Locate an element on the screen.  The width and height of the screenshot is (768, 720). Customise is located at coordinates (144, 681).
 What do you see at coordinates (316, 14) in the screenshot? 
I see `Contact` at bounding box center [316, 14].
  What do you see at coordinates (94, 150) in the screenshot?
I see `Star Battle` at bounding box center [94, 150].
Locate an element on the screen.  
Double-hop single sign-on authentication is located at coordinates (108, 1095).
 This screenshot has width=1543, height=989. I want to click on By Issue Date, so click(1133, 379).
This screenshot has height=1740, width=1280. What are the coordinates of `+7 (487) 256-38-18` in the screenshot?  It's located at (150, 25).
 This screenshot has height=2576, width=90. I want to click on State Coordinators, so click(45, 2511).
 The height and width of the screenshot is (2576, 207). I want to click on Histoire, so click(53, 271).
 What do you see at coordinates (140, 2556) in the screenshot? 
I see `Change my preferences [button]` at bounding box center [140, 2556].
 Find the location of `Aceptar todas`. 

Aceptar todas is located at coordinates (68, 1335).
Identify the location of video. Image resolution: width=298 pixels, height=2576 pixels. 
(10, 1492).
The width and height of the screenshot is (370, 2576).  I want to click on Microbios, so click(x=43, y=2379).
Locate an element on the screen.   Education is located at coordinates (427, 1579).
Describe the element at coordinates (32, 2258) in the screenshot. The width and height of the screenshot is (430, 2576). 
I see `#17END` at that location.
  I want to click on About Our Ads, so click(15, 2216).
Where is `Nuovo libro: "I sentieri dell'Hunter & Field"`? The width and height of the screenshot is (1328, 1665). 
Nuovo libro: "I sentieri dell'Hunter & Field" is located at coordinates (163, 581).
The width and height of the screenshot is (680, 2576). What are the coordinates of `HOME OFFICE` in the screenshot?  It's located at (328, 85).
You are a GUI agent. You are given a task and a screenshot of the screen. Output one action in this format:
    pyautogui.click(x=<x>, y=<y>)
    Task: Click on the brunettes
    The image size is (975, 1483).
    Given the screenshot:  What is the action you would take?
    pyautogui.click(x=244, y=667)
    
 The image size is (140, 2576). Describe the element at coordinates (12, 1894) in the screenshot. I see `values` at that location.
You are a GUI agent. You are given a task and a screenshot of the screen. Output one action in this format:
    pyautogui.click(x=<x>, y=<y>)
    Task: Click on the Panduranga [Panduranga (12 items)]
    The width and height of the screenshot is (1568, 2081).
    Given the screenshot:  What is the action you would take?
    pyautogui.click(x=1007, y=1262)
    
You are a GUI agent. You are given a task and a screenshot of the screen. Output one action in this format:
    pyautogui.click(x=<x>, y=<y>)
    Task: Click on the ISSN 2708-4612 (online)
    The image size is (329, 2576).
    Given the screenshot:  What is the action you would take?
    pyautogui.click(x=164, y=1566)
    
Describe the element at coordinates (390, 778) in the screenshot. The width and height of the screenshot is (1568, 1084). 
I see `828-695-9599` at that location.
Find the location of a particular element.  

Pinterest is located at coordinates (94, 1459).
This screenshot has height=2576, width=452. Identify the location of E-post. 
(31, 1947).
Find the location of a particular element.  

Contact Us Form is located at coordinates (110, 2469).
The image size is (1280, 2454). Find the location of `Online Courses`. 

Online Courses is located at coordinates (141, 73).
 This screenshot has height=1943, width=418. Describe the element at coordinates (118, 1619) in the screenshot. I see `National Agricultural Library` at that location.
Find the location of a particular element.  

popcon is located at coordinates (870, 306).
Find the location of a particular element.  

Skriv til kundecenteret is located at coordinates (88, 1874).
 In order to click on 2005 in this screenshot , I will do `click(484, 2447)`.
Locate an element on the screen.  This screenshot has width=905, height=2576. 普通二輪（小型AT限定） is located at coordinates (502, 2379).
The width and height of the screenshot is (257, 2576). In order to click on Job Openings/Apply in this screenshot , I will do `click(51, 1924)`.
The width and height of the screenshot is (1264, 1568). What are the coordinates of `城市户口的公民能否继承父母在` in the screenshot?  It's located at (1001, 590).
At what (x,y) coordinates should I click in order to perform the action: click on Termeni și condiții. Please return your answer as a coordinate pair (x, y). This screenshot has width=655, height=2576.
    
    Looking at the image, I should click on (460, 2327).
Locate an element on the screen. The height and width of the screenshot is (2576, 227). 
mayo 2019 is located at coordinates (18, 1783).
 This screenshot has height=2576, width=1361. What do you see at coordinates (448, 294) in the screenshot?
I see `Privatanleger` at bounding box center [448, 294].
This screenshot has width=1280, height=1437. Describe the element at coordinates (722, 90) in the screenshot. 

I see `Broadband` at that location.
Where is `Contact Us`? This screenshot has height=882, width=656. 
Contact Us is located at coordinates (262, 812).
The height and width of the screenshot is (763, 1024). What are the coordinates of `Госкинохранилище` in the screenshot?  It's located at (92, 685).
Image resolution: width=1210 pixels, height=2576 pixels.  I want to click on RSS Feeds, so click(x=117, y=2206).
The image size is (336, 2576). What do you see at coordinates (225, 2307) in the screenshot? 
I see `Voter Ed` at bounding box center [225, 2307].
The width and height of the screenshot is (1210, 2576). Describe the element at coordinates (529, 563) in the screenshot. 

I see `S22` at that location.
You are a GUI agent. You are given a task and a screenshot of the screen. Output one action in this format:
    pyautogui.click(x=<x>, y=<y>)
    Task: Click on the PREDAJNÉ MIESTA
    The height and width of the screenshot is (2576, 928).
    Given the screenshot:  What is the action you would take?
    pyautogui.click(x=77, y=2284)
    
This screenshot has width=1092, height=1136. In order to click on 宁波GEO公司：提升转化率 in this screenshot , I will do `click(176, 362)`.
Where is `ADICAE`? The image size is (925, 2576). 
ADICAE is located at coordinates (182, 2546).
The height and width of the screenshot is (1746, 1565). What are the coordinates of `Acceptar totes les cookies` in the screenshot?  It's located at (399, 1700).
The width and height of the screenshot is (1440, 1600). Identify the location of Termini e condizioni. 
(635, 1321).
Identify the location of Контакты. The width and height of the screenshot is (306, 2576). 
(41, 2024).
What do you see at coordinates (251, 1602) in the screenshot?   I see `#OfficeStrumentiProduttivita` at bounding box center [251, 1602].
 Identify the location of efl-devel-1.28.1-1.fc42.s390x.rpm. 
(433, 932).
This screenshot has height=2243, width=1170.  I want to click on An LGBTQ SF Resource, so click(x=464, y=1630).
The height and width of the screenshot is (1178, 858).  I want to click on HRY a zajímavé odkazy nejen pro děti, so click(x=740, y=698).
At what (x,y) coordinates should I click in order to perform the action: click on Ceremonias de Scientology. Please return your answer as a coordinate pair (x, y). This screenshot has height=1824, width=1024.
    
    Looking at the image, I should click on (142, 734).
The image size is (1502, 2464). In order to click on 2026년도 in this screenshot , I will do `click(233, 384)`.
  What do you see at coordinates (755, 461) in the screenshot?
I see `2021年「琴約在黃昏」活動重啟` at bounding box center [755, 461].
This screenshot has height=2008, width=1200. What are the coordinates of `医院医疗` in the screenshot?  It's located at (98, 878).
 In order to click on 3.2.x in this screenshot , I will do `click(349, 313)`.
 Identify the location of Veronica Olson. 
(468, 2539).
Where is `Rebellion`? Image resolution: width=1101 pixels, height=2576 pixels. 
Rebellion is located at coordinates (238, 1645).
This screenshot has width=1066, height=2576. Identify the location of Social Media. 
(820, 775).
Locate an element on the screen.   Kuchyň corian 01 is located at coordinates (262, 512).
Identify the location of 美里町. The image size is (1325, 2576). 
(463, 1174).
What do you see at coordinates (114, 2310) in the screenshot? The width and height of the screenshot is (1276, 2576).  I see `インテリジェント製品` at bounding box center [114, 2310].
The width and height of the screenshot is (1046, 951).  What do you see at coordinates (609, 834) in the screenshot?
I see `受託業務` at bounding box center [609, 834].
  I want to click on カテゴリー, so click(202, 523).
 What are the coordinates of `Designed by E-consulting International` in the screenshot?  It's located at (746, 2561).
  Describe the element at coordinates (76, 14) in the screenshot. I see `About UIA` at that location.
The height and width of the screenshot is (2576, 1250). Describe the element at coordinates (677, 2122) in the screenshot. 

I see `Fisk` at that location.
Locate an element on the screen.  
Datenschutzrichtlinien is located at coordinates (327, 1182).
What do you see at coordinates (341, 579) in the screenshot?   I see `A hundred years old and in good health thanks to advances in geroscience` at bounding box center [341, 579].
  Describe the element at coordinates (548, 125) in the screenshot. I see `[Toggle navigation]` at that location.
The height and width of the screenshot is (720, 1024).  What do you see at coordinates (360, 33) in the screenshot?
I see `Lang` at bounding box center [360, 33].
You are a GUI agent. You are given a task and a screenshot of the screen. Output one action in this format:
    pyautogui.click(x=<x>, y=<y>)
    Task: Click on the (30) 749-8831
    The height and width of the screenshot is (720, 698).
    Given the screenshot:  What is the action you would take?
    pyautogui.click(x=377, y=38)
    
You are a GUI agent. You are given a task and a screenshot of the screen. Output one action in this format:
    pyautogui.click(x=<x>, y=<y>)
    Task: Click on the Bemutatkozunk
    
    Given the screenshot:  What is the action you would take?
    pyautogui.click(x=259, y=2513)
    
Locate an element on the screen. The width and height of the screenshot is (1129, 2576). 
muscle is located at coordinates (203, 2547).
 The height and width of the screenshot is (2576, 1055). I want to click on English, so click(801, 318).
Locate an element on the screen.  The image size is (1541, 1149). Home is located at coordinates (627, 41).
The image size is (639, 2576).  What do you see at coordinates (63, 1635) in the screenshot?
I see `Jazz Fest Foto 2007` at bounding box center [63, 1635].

* **TASK DESCRIPTION**
Every line above from the line with "This screenshot has width=1092, height=1136." to the line with "The height and width of the screenshot is (1746, 1565).", inclusive, must be returned exactly; no other line belongs in the reply.

* **FINISHED EXERCISE**
This screenshot has width=1092, height=1136. In order to click on 宁波GEO公司：提升转化率 in this screenshot , I will do `click(176, 362)`.
Where is `ADICAE`? The image size is (925, 2576). 
ADICAE is located at coordinates (182, 2546).
The height and width of the screenshot is (1746, 1565). What are the coordinates of `Acceptar totes les cookies` in the screenshot?  It's located at (399, 1700).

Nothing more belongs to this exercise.